In order to acquire Marcum, however, the Brewers were forced to part with their top prospect, Brett Lawrie. There’s little doubt about Lawrie’s bat. As a 20 year old in AA, Lawrie posted a .285/.346/.449 line with 30 stolen bases in 609 plate appearances with AA Hunstville. Even though that’s not elite power, the typical 20 year old isn’t able to create those kind of numbers at such a high level. The question for Lawrie is defense – both in the sense of his defensive skill as well as his ultimate positional home. He already busted at catcher and is now considered to be a second baseman. However, Baseball Prospectus’s Kevin Goldstein isn’t convinced.

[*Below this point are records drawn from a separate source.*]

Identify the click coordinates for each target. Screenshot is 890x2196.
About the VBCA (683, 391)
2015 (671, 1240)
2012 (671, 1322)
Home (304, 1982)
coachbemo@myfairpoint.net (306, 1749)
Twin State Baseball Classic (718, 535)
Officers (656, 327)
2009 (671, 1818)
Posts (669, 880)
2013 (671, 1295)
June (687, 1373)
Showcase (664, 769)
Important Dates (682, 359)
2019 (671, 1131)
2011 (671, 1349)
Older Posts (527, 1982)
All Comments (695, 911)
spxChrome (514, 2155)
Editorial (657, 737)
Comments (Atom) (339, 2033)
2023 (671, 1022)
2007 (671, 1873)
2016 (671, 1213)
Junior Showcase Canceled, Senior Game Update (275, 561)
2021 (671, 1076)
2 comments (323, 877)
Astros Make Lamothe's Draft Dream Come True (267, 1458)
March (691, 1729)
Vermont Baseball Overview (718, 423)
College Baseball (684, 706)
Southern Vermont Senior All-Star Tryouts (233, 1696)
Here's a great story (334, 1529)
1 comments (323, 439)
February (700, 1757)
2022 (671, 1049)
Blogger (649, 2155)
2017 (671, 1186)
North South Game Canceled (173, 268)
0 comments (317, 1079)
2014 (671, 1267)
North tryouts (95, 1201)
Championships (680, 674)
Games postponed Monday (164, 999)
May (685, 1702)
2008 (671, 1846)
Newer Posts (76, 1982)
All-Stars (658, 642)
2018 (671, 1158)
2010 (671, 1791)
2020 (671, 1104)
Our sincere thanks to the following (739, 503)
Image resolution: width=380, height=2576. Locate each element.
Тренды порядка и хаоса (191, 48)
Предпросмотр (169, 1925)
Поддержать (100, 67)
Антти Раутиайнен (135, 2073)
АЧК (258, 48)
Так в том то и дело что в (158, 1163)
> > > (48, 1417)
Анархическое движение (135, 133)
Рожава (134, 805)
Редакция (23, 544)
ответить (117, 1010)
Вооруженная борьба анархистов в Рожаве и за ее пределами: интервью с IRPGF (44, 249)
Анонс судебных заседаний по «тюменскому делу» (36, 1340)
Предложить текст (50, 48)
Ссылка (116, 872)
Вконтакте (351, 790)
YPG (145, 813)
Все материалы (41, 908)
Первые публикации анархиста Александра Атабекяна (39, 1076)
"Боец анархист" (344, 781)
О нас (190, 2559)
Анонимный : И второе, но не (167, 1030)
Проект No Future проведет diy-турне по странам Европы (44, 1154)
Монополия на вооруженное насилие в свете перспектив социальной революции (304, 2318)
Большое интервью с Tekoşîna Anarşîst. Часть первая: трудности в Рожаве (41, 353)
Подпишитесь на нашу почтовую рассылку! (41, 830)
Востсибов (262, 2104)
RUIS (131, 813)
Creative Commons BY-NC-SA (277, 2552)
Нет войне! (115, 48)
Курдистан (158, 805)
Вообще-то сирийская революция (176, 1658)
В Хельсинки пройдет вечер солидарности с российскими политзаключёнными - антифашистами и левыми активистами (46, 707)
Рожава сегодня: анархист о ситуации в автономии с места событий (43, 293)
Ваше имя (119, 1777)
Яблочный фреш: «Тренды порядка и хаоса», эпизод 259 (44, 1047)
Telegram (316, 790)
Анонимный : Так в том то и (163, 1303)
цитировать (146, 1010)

That makes a big difference in determining Lawrie’s value. A second baseman with the production Lawrie has shown in the minors is almost certainly a star. A left fielder? A useful starter, for sure, but not nearly as special.

Although I think attitude concerns are typically overblown, it would be remiss to not mention Lawrie’s desire to pull out of the Arizona Fall League at the end of his minor league season. Keith Law has mentioned before that Lawrie has had “friction” with coaches, whatever that means. There’s a very good chance that this is meaningless, and talent is talent, but attitude problems are never a good thing.

Marcum has his own red flag. He missed the entire 2009 season with Tommy John surgery, and prior to that, he only managed 150 IP in both 2007 and 2008. Although he did manage 195 IP in 2010, that’s no guarantee going forward. All pitchers are injury risks to start with, and prior injuries are by no means a good sign.

For the Blue Jays, they dealt from a position of strength and receive what could be a major piece in Alex Anthopolous’s attempt to load the team for a run in the dangerous AL East. For the Brewers, they deal into a position of weakness, filling one of their biggest holes in an attempt to, ostensibly, make a run in the easiest division in baseball. Brett Lawrie could become a star, but by the same token, this move could be what it takes to vault Milwaukee into the playoffs. Each team gets what they want here, and in terms of value, I think, as do experts, that both teams received a fair deal here.